◆ **TRY IT**:
Make a verbatim copy of the entries below; pictures stay out.

◆ **RECORDS PROVIDED**:
════

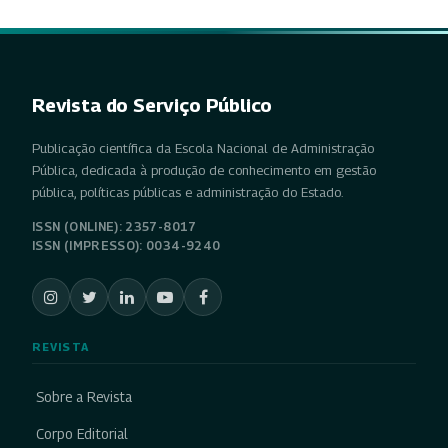
Revista do Serviço Público
Publicação científica da Escola Nacional de Administração
Pública, dedicada à produção de conhecimento em gestão
pública, políticas públicas e administração do Estado.
ISSN (ONLINE): 2357-8017
ISSN (IMPRESSO): 0034-9240
REVISTA
Sobre a Revista
Corpo Editorial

════

◆ **EXPECTED ANSWER**:
Revista do Serviço Público
Publicação científica da Escola Nacional de Administração
Pública, dedicada à produção de conhecimento em gestão
pública, políticas públicas e administração do Estado.
ISSN (ONLINE): 2357-8017
ISSN (IMPRESSO): 0034-9240
REVISTA
Sobre a Revista
Corpo Editorial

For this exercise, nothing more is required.